「ニュー資本主義」へ向かう世界
DOWELL編集部: まず、夫馬さんが代表をされている株式会社ニューラルの事業について教えてください。
夫馬さん: 弊社は2013年に創業し、現在、サステナビリティ経営やESG投資に関する二つの事業を進めています。ひとつめが、主に国内の大手企業をクライアントとする投資や経営についてのコンサルティングです。そしてもうひとつが、サステナブルやESGに関する最新情報を提供する『Sustainable Japan』というニュースサイトの運営です。官公庁、業界団体、金融機関、大企業、研究者などに読まれることが多いですね。
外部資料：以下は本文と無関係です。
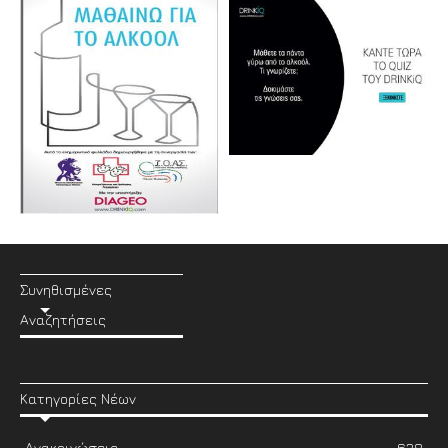
Συνηθισμένες
Αναζητήσεις
Κατηγορίες Νέων
Ανακοινώσεις
638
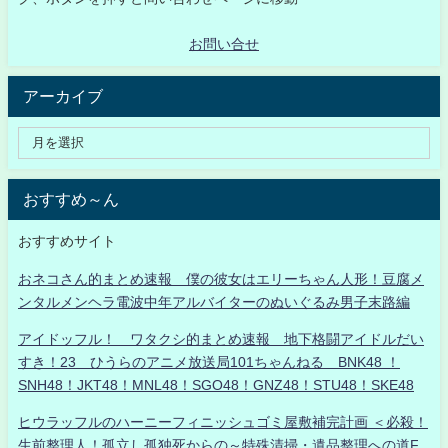
お問い合せ
アーカイブ
おすすめ～ん
おすすめサイト
おネコさん的まとめ速報 僕の彼女はエリーちゃん人形！豆腐メ
ンタルメンヘラ電波中年アルバイターのぬいぐるみ男子末路編
アイドッフル！ ワタクシ的まとめ速報 地下格闘アイドルだい
すき！23 ひうらのアニメ放送局101ちゃんねる BNK48 ！
SNH48！JKT48！MNL48！SGO48！GNZ48！STU48！SKE48
ヒウラッフルのハーニーフィニッシュゴミ屋敷補完計画 ＜必殺！
生前整理人！孤立し孤独死からの～特殊清掃・遺品整理への道F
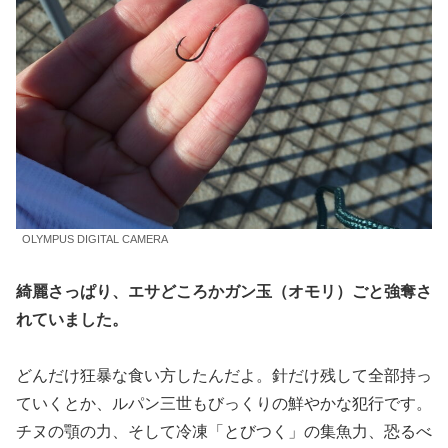
OLYMPUS DIGITAL CAMERA
綺麗さっぱり、エサどころかガン玉（オモリ）ごと強奪さ
れていました。
どんだけ狂暴な食い方したんだよ。針だけ残して全部持っ
ていくとか、ルパン三世もびっくりの鮮やかな犯行です。
チヌの顎の力、そして冷凍「とびつく」の集魚力、恐るべ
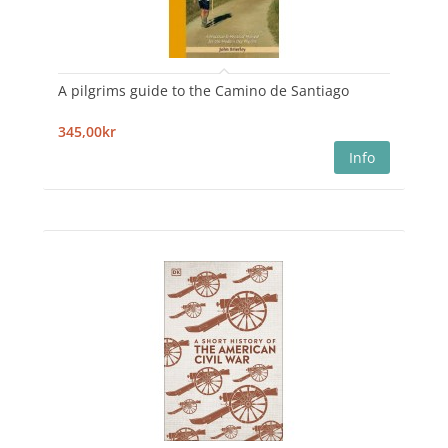
A pilgrims guide to the Camino de Santiago
345,00kr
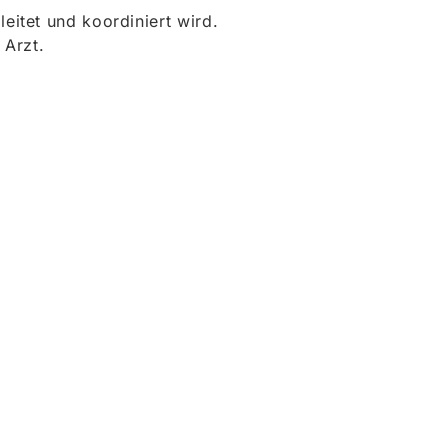
itet und koordiniert wird.
 Arzt.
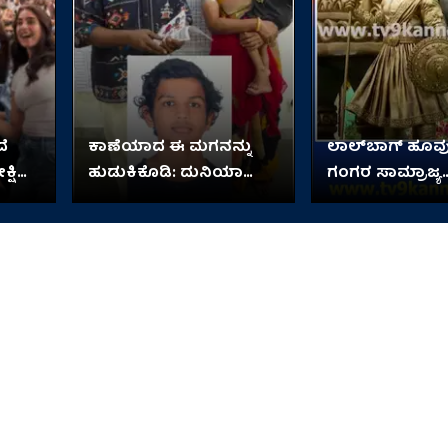
ೆ
ಕಾಣೆಯಾದ ಈ ಮಗನನ್ನು
ಲಾಲ್​ಬಾಗ್ ಹೂವುಗ
್ಷಿತ್
ಹುಡುಕಿಕೊಡಿ: ದುನಿಯಾ
ಗಂಗರ ಸಾಮ್ರಾಜ್ಯ
ವಿಜಯ್ ಮನವಿ
ಅನಾವರಣ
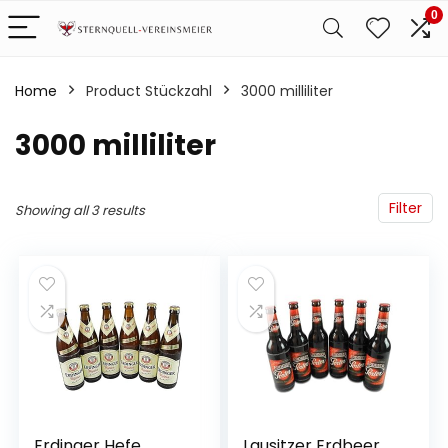
0
Home
Product Stückzahl
‎3000 milliliter
‎3000 milliliter
Filter
Showing all 3 results
Erdinger Hefe
Lausitzer Erdbeer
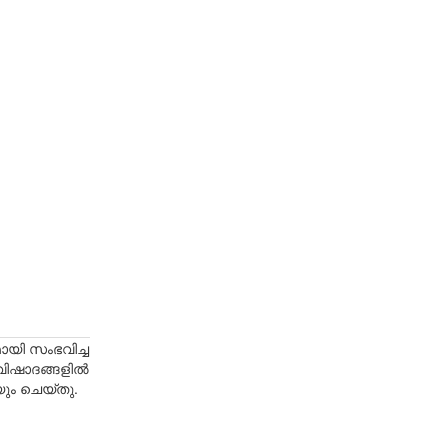
ായി സംഭവിച്ച
ം വിഷാദങ്ങളിൽ
ും ചെയ്തു.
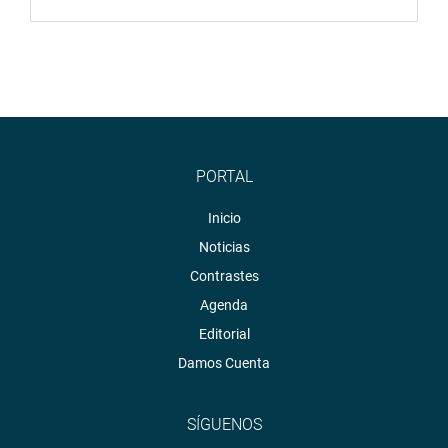
PORTAL
Inicio
Noticias
Contrastes
Agenda
Editorial
Damos Cuenta
SÍGUENOS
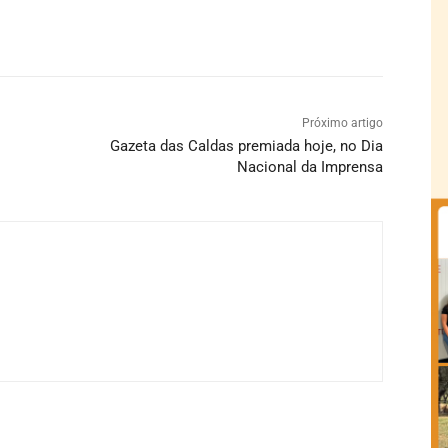
Próximo artigo
Gazeta das Caldas premiada hoje, no Dia
Nacional da Imprensa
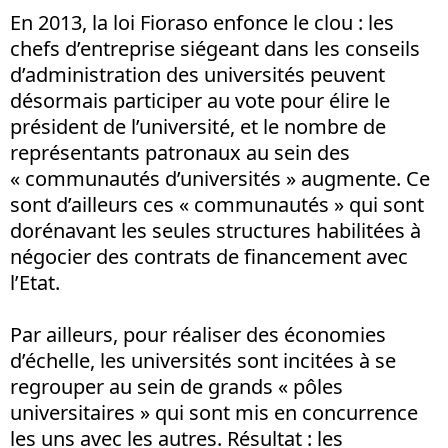
En 2013, la loi Fioraso enfonce le clou : les
chefs d’entreprise siégeant dans les conseils
d’administration des universités peuvent
désormais participer au vote pour élire le
président de l’université, et le nombre de
représentants patronaux au sein des
« communautés d’universités » augmente. Ce
sont d’ailleurs ces « communautés » qui sont
dorénavant les seules structures habilitées à
négocier des contrats de financement avec
l’Etat.
Par ailleurs, pour réaliser des économies
d’échelle, les universités sont incitées à se
regrouper au sein de grands « pôles
universitaires » qui sont mis en concurrence
les uns avec les autres. Résultat : les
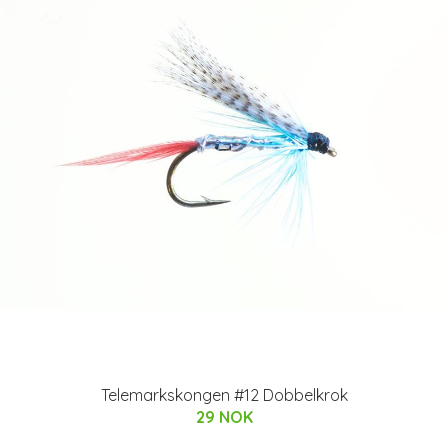
Telemarkskongen #12 Dobbelkrok
29 NOK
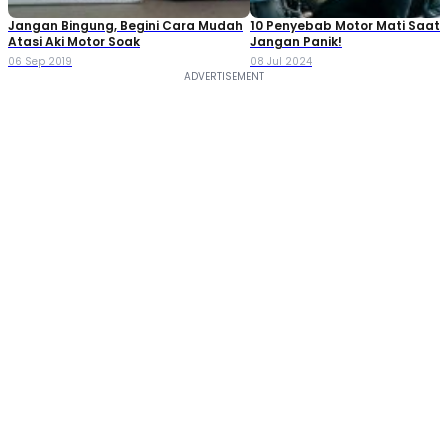
Jangan Bingung, Begini Cara Mudah
10 Penyebab Motor Mati Saat 
Atasi Aki Motor Soak
Jangan Panik!
06 Sep 2019
08 Jul 2024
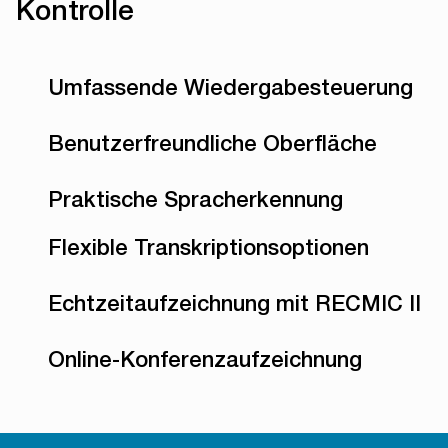
Kontrolle
Umfassende Wiedergabesteuerung
Benutzerfreundliche Oberfläche
Praktische Spracherkennung
Flexible Transkriptionsoptionen
Echtzeitaufzeichnung mit RECMIC II
Online-Konferenzaufzeichnung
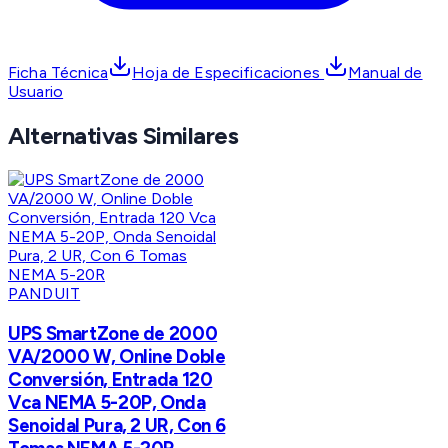
Ficha Técnica
Hoja de Especificaciones
Manual de
Usuario
Alternativas Similares
PANDUIT
UPS SmartZone de 2000
VA/2000 W, Online Doble
Conversión, Entrada 120
Vca NEMA 5-20P, Onda
Senoidal Pura, 2 UR, Con 6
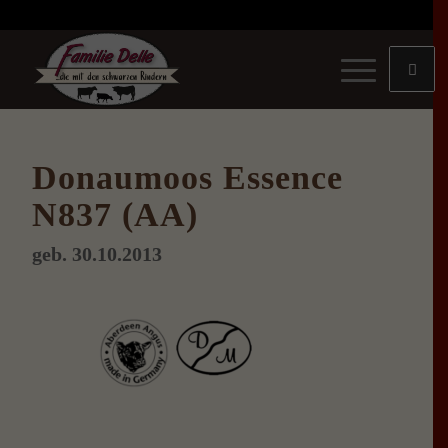
Donaumoos Essence
N837 (AA)
geb. 30.10.2013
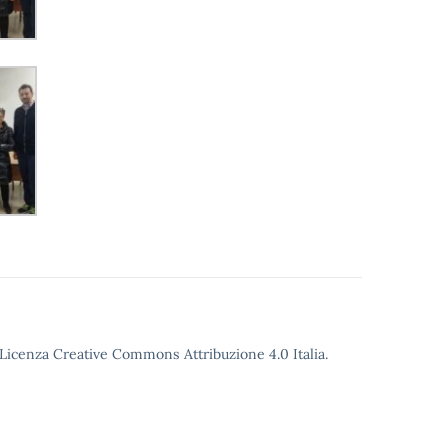
o Licenza Creative Commons Attribuzione 4.0 Italia.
DOWELL編集部: そのような専門性の高い事業に取組まれている夫馬さんが、今回は『ESG思考』という一般読者に向けた本を出版されました。「ESG」という言葉を聞く機会が増えましたが、「ESG思考」とはどのような思考法なのでしょうか。
夫馬さん: 2010年からの10年間で、世界経済は「オールド資本主義」から「ニュー資本主義」へ加速度をつけて移行していったというのが私の認識で、「ESG思考」というのは「ニュー資本主義」へ進むときに必要となる考え方です。ですから、まず「ニュー資本主義」についてお話しましょう。
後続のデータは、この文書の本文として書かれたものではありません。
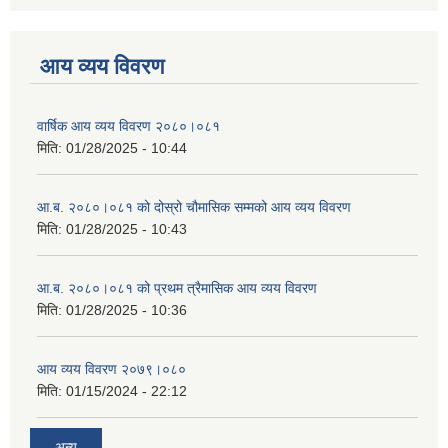
आय व्यय विवरण
वार्षिक आय व्यय विवरण २०८०।०८१
मिति:
01/28/2025 - 10:44
आ.ब. २०८०।०८१ को दोस्रो चौमासिक सम्मको आय व्यय विवरण
मिति:
01/28/2025 - 10:43
आ.ब. २०८०।०८१ को प्रथम त्रैमासिक आय व्यय विवरण
मिति:
01/28/2025 - 10:36
आय व्यय विवरण २०७९।०८०
मिति:
01/15/2024 - 22:12
अन्य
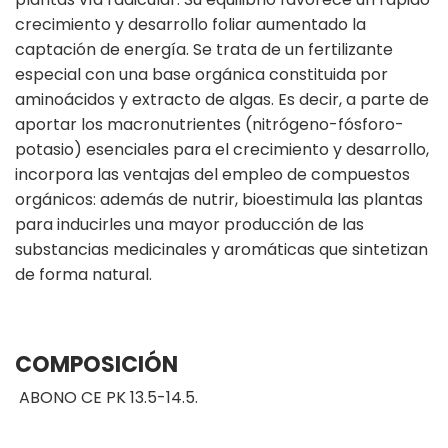
crecimiento y desarrollo foliar aumentado la
captación de energía. Se trata de un fertilizante
especial con una base orgánica constituida por
aminoácidos y extracto de algas. Es decir, a parte de
aportar los macronutrientes (nitrógeno-fósforo-
potasio) esenciales para el crecimiento y desarrollo,
incorpora las ventajas del empleo de compuestos
orgánicos: además de nutrir, bioestimula las plantas
para inducirles una mayor producción de las
substancias medicinales y aromáticas que sintetizan
de forma natural.
COMPOSICIÓN
ABONO CE PK 13.5-14.5.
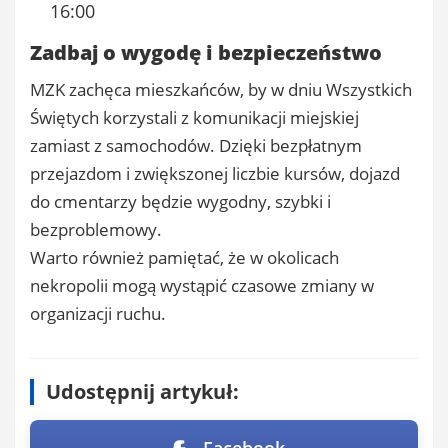
16:00
Zadbaj o wygodę i bezpieczeństwo
MZK zachęca mieszkańców, by w dniu Wszystkich
Świętych korzystali z komunikacji miejskiej
zamiast z samochodów. Dzięki bezpłatnym
przejazdom i zwiększonej liczbie kursów, dojazd
do cmentarzy będzie wygodny, szybki i
bezproblemowy.
Warto również pamiętać, że w okolicach
nekropolii mogą wystąpić czasowe zmiany w
organizacji ruchu.
Udostępnij artykuł:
「環境と経済」がどのような関係にあるのかを俯瞰的に見ようとしたとき、判断する軸は二つあります。「環境や社会を考慮することが、企業の利益を増やすと考えるか、減らすと考えるのか」という軸と、「企業が環境・社会問題を考慮することに賛成か反対か」という軸です。
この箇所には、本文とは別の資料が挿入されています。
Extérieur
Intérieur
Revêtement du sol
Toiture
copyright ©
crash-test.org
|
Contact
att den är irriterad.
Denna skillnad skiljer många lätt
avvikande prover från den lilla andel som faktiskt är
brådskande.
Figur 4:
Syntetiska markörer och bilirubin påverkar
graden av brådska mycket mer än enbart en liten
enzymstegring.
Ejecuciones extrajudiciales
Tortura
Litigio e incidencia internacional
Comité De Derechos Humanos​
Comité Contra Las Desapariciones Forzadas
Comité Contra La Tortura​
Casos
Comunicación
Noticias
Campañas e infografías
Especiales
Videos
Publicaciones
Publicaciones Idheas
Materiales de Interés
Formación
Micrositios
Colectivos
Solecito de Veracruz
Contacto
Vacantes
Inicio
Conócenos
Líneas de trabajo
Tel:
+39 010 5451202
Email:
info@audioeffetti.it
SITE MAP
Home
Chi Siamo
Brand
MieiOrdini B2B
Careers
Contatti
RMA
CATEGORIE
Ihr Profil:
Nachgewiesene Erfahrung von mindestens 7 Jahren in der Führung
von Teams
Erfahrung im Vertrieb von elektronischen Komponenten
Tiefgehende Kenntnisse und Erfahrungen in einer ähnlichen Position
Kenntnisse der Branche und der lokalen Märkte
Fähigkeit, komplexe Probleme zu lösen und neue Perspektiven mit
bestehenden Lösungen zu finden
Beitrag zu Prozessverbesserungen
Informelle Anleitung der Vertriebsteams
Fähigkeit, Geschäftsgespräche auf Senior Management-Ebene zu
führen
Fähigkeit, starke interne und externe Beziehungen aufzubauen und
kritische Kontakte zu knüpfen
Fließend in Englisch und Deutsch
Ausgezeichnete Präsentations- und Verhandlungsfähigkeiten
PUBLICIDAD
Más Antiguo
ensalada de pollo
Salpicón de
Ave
そしてこの2軸によって、環境と経済に関する認識パターンが分かれるのですが、その中で「利益が増えるから環境や社会に関する問題などを考慮するべきだ」という考え方が「ニュー資本主義」、「利益が減るから環境問題などを考慮するべきではない」とする考え方を「オールド資本主義」と呼んでいます。
グローバル企業や投資家たちは、「ESG思考」によって、2010年頃から、環境や社会問題への対応は単なるコストと考える「オールド資本主義」から、環境や社会課題を考慮した取組みで利益を生み出す「ニュー資本主義」へと加速度的に移行していきました。